# Performance Optimization Audit

This document identifies performance bottlenecks in OLDP and provides actionable,
code-level recommendations. Findings are organized by severity.

**Context:** OLDP serves legal documents (cases, laws, courts). Data is updated
approximately once per week, making it an excellent candidate for aggressive caching.

## Profiling Report

Measured profiling methodology and branch verification results (API + frontend + case detail) are documented in:

- [Performance Profiling Methodology and Findings (2026-02-22)](performance-profiling-2026-02-22.md)

Infrastructure-level tuning beyond Django (Gunicorn, Nginx, MariaDB, Elasticsearch, Redis, plus Docker Compose examples) is documented in:

- [Performance Optimization Beyond Django](performance-beyond-django.md)

---

## 1. Database Query Issues (HIGH)

### 1.1 N+1 Queries in `get_related()` Methods

**Cases** (`oldp/apps/cases/models.py:258-269`): `Case.get_related()` loops over
`RelatedCase` objects and accesses the `related_content` FK on each iteration,
triggering a separate query per related item.

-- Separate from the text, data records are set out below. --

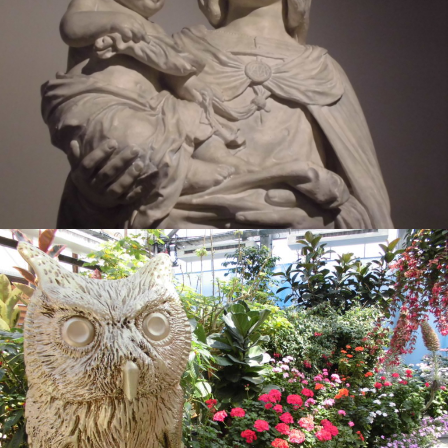
VEGETAPSY
2018年9月21日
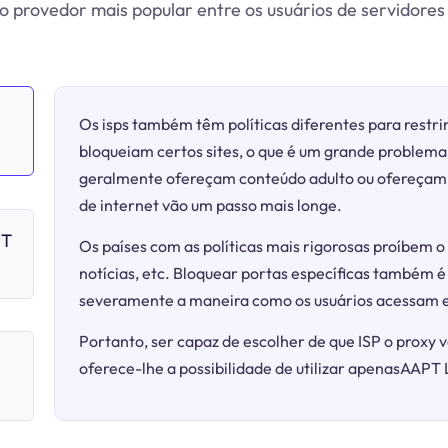
 provedor mais popular entre os usuários de servidores
Os isps também têm políticas diferentes para restrin
bloqueiam certos sites, o que é um grande problema 
geralmente ofereçam conteúdo adulto ou ofereçam j
de internet vão um passo mais longe.
PT
Os países com as políticas mais rigorosas proíbem o 
notícias, etc. Bloquear portas específicas também é
severamente a maneira como os usuários acessam e
Portanto, ser capaz de escolher de que ISP o proxy v
oferece-lhe a possibilidade de utilizar apenasAAPT 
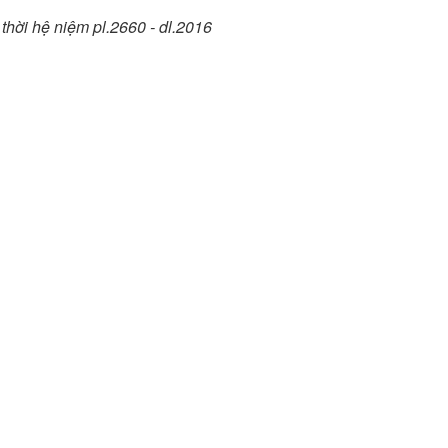
thời hệ niệm pl.2660 - dl.2016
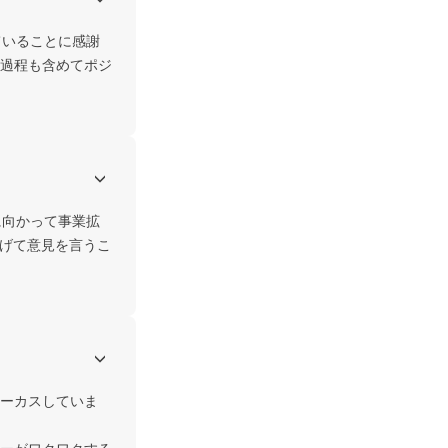
ていることに感謝
過程も含めてポジ
に向かって事業拡
あげて意見を言うこ
ーカスしていま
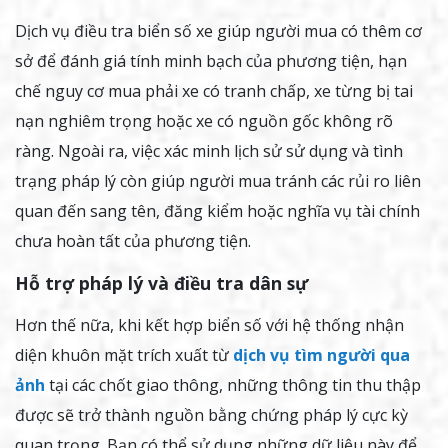
Dịch vụ điều tra biển số xe giúp người mua có thêm cơ
sở để đánh giá tính minh bạch của phương tiện, hạn
chế nguy cơ mua phải xe có tranh chấp, xe từng bị tai
nạn nghiêm trọng hoặc xe có nguồn gốc không rõ
ràng. Ngoài ra, việc xác minh lịch sử sử dụng và tình
trạng pháp lý còn giúp người mua tránh các rủi ro liên
quan đến sang tên, đăng kiểm hoặc nghĩa vụ tài chính
chưa hoàn tất của phương tiện.
Hỗ trợ pháp lý và điều tra dân sự
Hơn thế nữa, khi kết hợp biển số với hệ thống nhận
diện khuôn mặt trích xuất từ
dịch vụ tìm người qua
ảnh
tại các chốt giao thông, những thông tin thu thập
được sẽ trở thành nguồn bằng chứng pháp lý cực kỳ
quan trọng. Bạn có thể sử dụng những dữ liệu này để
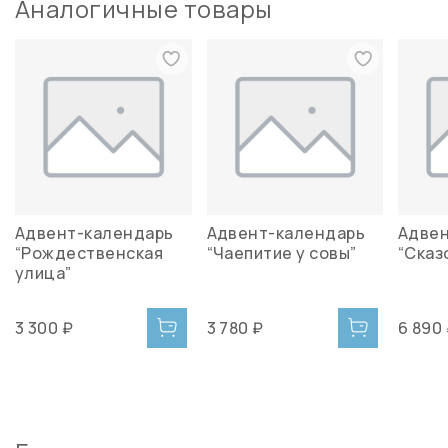
Аналогичные товары
Адвент-календарь
Адвент-календарь
Адвен
“Рождественская
“Чаепитие у совы”
“Сказ
улица”
3 300 ₽
3 780 ₽
6 890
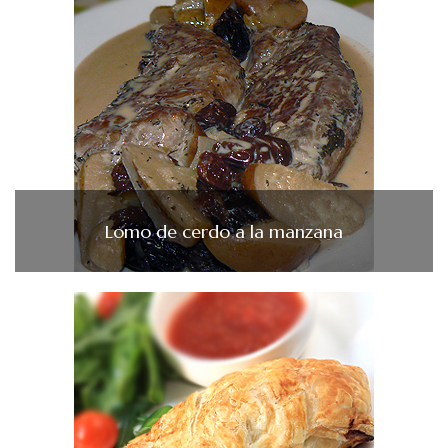
Lomo de cerdo a la manzana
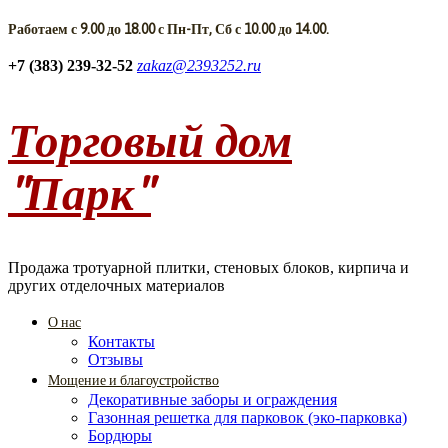
Работаем с 9.00 до 18.00 с Пн-Пт, Сб с 10.00 до 14.00.
+7 (383) 239-32-52
zakaz@2393252.ru
Торговый дом
"Парк"
Продажа тротуарной плитки, стеновых блоков, кирпича и
других отделочных материалов
О нас
Контакты
Отзывы
Мощение и благоустройство
Декоративные заборы и ограждения
Газонная решетка для парковок (эко-парковка)
Бордюры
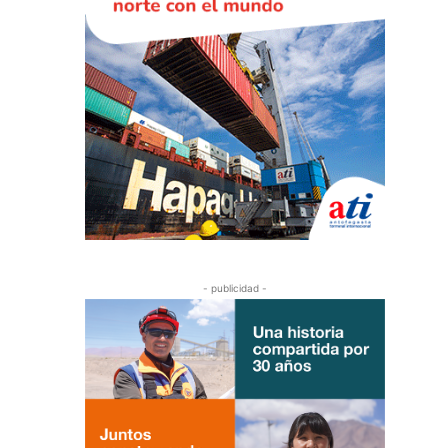
- publicidad -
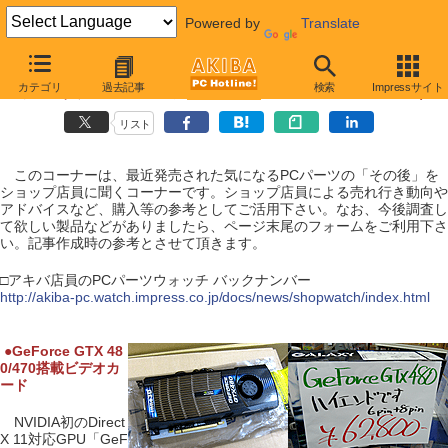
Powered by
Translate
【 2010年5月1日号 】
カテゴリ
過去記事
検索
Impressサイト
アキバ店員のPCパーツウォッチ（ GeForce GTX 480/470 ）
リスト
このコーナーは、最近発売された気になるPCパーツの「その後」を
ショップ店員に聞くコーナーです。ショップ店員による売れ行き動向や
アドバイスなど、購入等の参考としてご活用下さい。なお、今後調査し
て欲しい製品などがありましたら、ページ末尾のフォームをご利用下さ
い。記事作成時の参考とさせて頂きます。
□アキバ店員のPCパーツウォッチ バックナンバー
http://akiba-pc.watch.impress.co.jp/docs/news/shopwatch/index.html
|
●
GeForce GTX 48
0/470搭載ビデオカ
ード
NVIDIA初のDirect
X 11対応GPU「GeF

**Laws** (`oldp/apps/laws/models.py:377-386`): Same pattern in `Law.get_related()`
with `RelatedLaw`.

**Fix:** Add `.select_related("related_content")` to the queryset in both methods:

```python
# cases/models.py — Case.get_related()
for item in RelatedCase.objects.filter(seed_content=self) \
        .select_related("related_content") \
        .order_by("-score")[:n]:
    items.append(item.related_content)

# laws/models.py — Law.get_related()
for item in RelatedLaw.objects.filter(seed_content=self) \
        .select_related("related_content") \
        .order_by("-score")[:n]:
    items.append(item.related_content)
```

### 1.2 N+1 in `get_content_as_html()`

`oldp/apps/cases/models.py:202-224` — Calls `get_reference_markers()` and
`get_markers()`, each triggering separate DB queries. This method is invoked on
every case detail page view (`oldp/apps/cases/views.py:91`).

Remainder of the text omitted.